L'expression Ma‘aseh Merkaba (œuvre du char) désigne le premier chapitre d'Ézéchiel dans la Mishna Haguiga I, ii. Les textes talmudiques rapportent que ce chapitre avait fait l'objet — avec le premier chapitre de la Genèse, désigné par le terme de Ma‘aseh Bereshit (œuvre du commencement) — des spéculations ésotériques des rabbins de l'Antiquité, en particulier Rabbi Yohanan ben Zakkai et Rabbi Akiba.

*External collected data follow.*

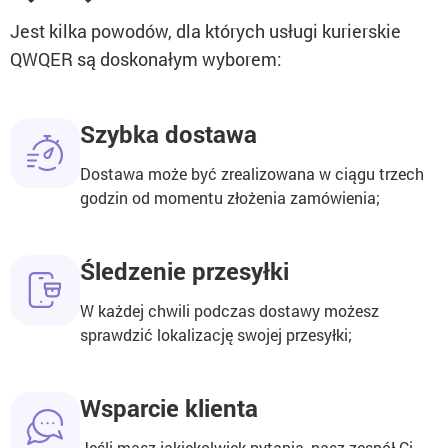
Jest kilka powodów, dla których usługi kurierskie
QWQER są doskonałym wyborem:
Szybka dostawa
Dostawa może być zrealizowana w ciągu trzech
godzin od momentu złożenia zamówienia;
Śledzenie przesyłki
W każdej chwili podczas dostawy możesz
sprawdzić lokalizację swojej przesyłki;
Wsparcie klienta
Jeśli masz jakiekolwiek pytania, nasz zespół Ci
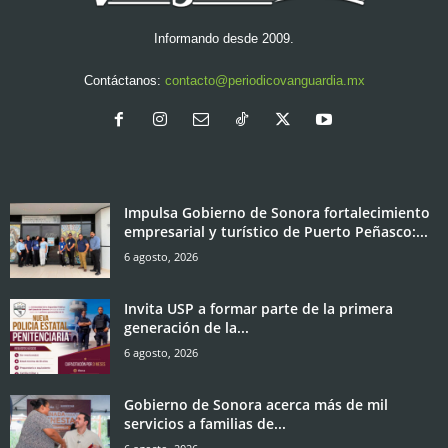
Informando desde 2009.
Contáctanos:
contacto@periodicovanguardia.mx
Impulsa Gobierno de Sonora fortalecimiento
empresarial y turístico de Puerto Peñasco:...
6 agosto, 2026
Invita USP a formar parte de la primera
generación de la...
6 agosto, 2026
Gobierno de Sonora acerca más de mil
servicios a familias de...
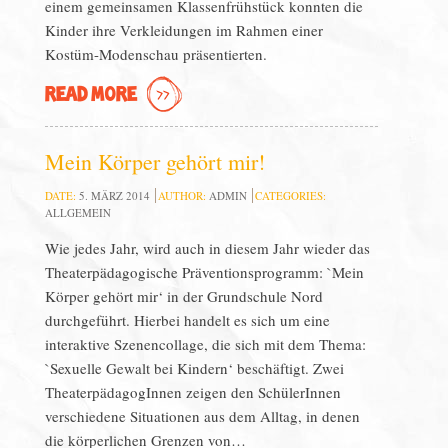
einem gemeinsamen Klassenfrühstück konnten die
Kinder ihre Verkleidungen im Rahmen einer
Kostüm-Modenschau präsentierten.
READ MORE
Mein Körper gehört mir!
DATE:
5. MÄRZ 2014
AUTHOR:
ADMIN
CATEGORIES:
ALLGEMEIN
Wie jedes Jahr, wird auch in diesem Jahr wieder das
Theaterpädagogische Präventionsprogramm: `Mein
Körper gehört mir‘ in der Grundschule Nord
durchgeführt. Hierbei handelt es sich um eine
interaktive Szenencollage, die sich mit dem Thema:
`Sexuelle Gewalt bei Kindern‘ beschäftigt. Zwei
TheaterpädagogInnen zeigen den SchülerInnen
verschiedene Situationen aus dem Alltag, in denen
die körperlichen Grenzen von…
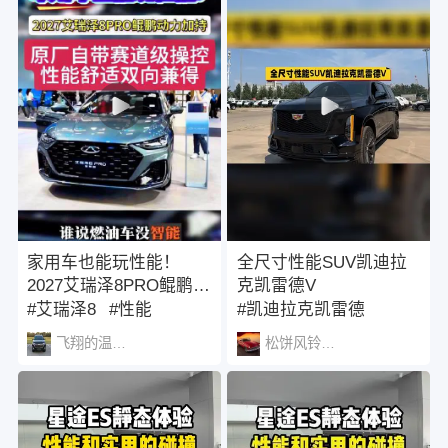
家用车也能玩性能！
全尺寸性能SUV凯迪拉
2027艾瑞泽8PRO鲲鹏动
克凯雷德V
力加持，原厂自带赛道
#艾瑞泽8
#性能
#凯迪拉克凯雷德
级操控，性能舒适双向
#艾瑞泽
#凯迪拉克
#SUV
飞翔的温柔考拉1434
松饼风铃amy
兼得！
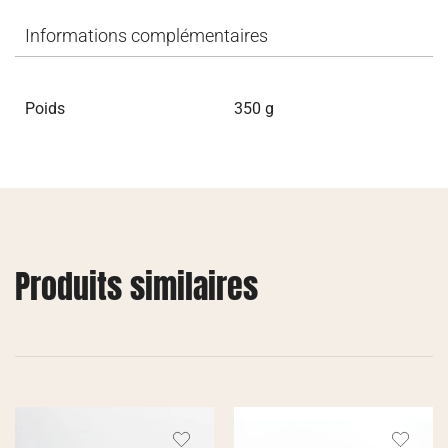
Informations complémentaires
Poids
350 g
Produits similaires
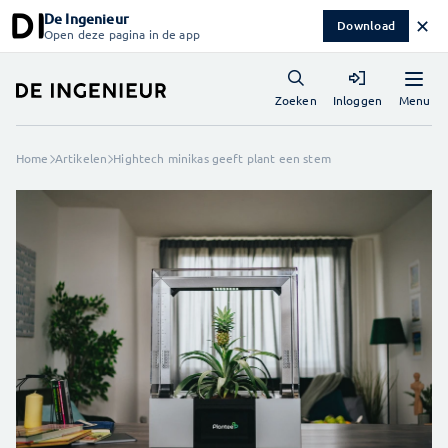
De Ingenieur
✕
Download
Open deze pagina in de app
Menu
Zoeken
Inloggen
Home
Artikelen
Hightech minikas geeft plant een stem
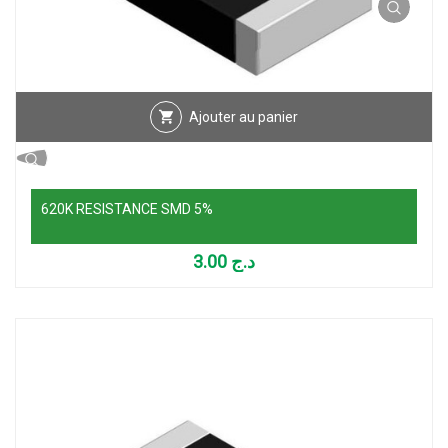
Ajouter au panier
620K RESISTANCE SMD 5%
3.00
د.ج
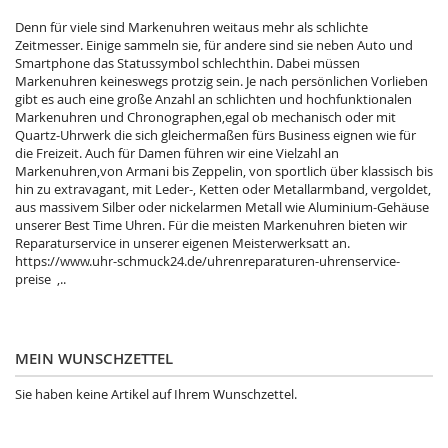
Denn für viele sind Markenuhren weitaus mehr als schlichte
Zeitmesser. Einige sammeln sie, für andere sind sie neben Auto und
Smartphone das Statussymbol schlechthin. Dabei müssen
Markenuhren keineswegs protzig sein. Je nach persönlichen Vorlieben
gibt es auch eine große Anzahl an schlichten und hochfunktionalen
Markenuhren und Chronographen,egal ob mechanisch oder mit
Quartz-Uhrwerk die sich gleichermaßen fürs Business eignen wie für
die Freizeit. Auch für Damen führen wir eine Vielzahl an
Markenuhren,von Armani bis Zeppelin, von sportlich über klassisch bis
hin zu extravagant, mit Leder-, Ketten oder Metallarmband, vergoldet,
aus massivem Silber oder nickelarmen Metall wie Aluminium-Gehäuse
unserer Best Time Uhren. Für die meisten Markenuhren bieten wir
Reparaturservice in unserer eigenen Meisterwerksatt an.
https://www.uhr-schmuck24.de/uhrenreparaturen-uhrenservice-
preise ,..
MEIN WUNSCHZETTEL
Sie haben keine Artikel auf Ihrem Wunschzettel.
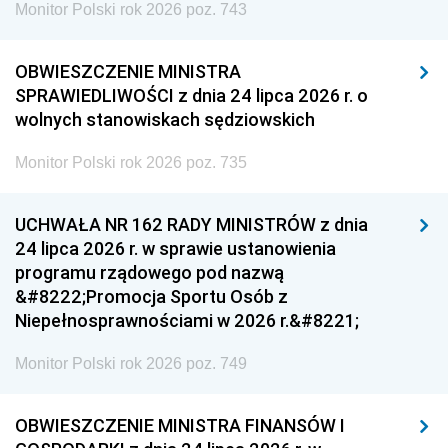
Monitor Polski rok 2026 poz. 743
OBWIESZCZENIE MINISTRA
SPRAWIEDLIWOŚCI z dnia 24 lipca 2026 r. o
wolnych stanowiskach sędziowskich
Monitor Polski rok 2026 poz. 735
UCHWAŁA NR 162 RADY MINISTRÓW z dnia
24 lipca 2026 r. w sprawie ustanowienia
programu rządowego pod nazwą
&#8222;Promocja Sportu Osób z
Niepełnosprawnościami w 2026 r.&#8221;
Monitor Polski rok 2026 poz. 749
OBWIESZCZENIE MINISTRA FINANSÓW I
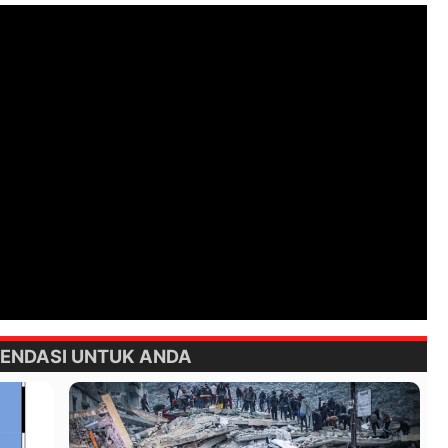
ENDASI UNTUK ANDA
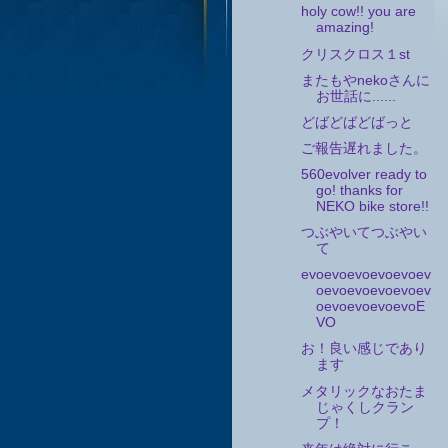
holy cow!! you are
amazing!
クリスクロス１st
またもやnekoさんに
お世話に......
どばどばどばっと
ご報告遅れました。
560evolver ready to
go! thanks for
NEKO bike store!!
つぶやいてつぶやい
て
evoevoevoevoevoev
oevoevoevoevoev
oevoevoevoevoE
VO
お！良い感じであり
ます
メタリックなおたま
じゃくしクラン
プ！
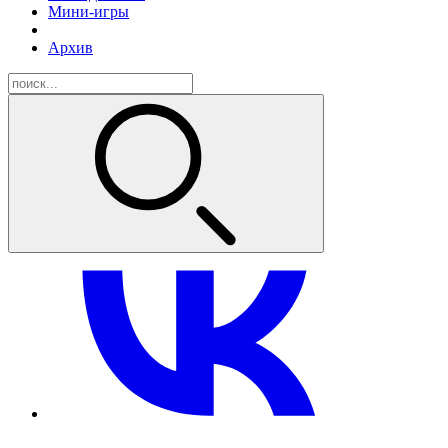
Мини-игры
Архив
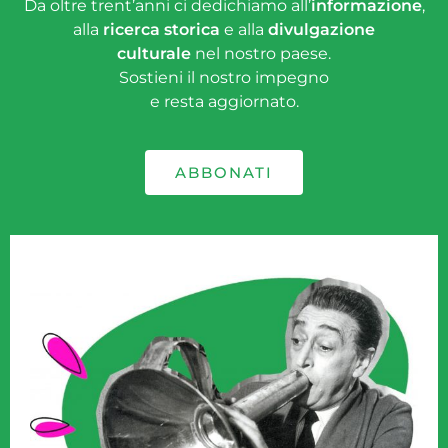
Da oltre trent’anni ci dedichiamo all’
informazione
,
alla
ricerca storica
e alla
divulgazione
culturale
nel nostro paese.
Sostieni il nostro impegno
e resta aggiornato.
ABBONATI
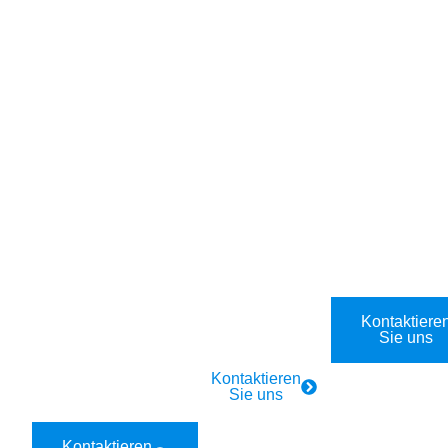
Für
Für Firmen
Industrie
Privathaush
und
Industrie
alte
Gastronomi
Elektriker-
e
Rund-um-
24/7
Notdienst in
die-Uhr
Elektro-
1090 Wien,
Elektriker-
Notdienst:
Alsergrund.
Notdienst in
1090 Wien,
Schnell vor
1090 Wien,
Alsergrund.
Ort in 40
Alsergrund
Schnelle
Minuten.
1090 Wien,
Hilfe in 40
Alsergrund.
Minuten.
Kontaktiere
Schnell vor
Sie uns
Ort in 40
Kontaktieren
Minuten.
Sie uns
Kontaktieren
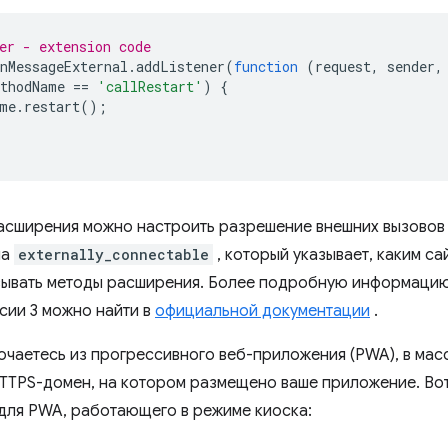
er - extension code
nMessageExternal
.
addListener
(
function
(
request
,
sender
,
thodName
==
'callRestart'
)
{
me
.
restart
();
асширения можно настроить разрешение внешних вызовов
ча
externally_connectable⁠⁠
, который указывает, каким с
ывать методы расширения. Более подробную информацию
сии 3 можно найти в
официальной документации
.
ючаетесь из прогрессивного веб-приложения (PWA), в мас
TTPS-домен, на котором размещено ваше приложение. Во
для PWA, работающего в режиме киоска:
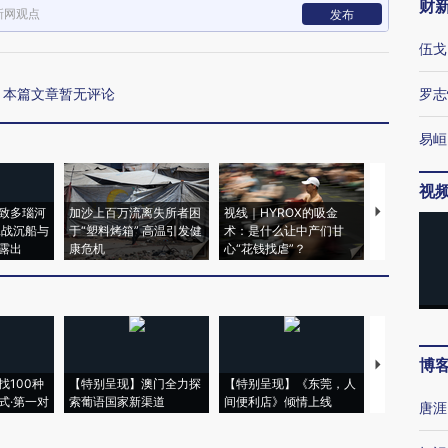
财
新网观点
发布
伍戈
本篇文章暂无评论
罗志
易峘
视
致多瑙河
加沙上百万流离失所者困
视线｜HYROX的吸金
马航飞行员
二战沉船与
于“塑料烤箱” 高温引发健
术：是什么让中产们甘
粒摇头丸 尿
露出
康危机
心“花钱找虐”？
毒品
博
【推广】走
找100种
【特别呈现】澳门全力探
【特别呈现】《东莞，人
会，让数智科
式·第一对
索葡语国家新渠道
间便利店》倾情上线
业
唐涯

Les maîtres de la Mishna ont constitué sans doute le chaînon intermédiaire entre les visions contenues dans les apocalypses et la mystique de la Merkaba à l'époque talmudique, telle qu'elle s'est développée en particulier dans les Heykalot. Son objet est une mystique du trône. Dieu est ici adoré et reconnu comme roi ou empereur divin. Le mystique est placé face à la transcendance divine ; l'abîme est insurmontable entre l'âme et le Dieu Roi sur son trône. À travers les hymnes et les prières de cette littérature, à travers ces chants rapportés aux anges et au trône lui-même, retentit le sentiment de la puissance et de la sublimité du divin. La crainte et le tremblement devant la majesté du Roi saint résonnent à travers ces hymnes solennels intégrés dans la liturgie juive, en particulier dans celle des jours redoutables de Tishri.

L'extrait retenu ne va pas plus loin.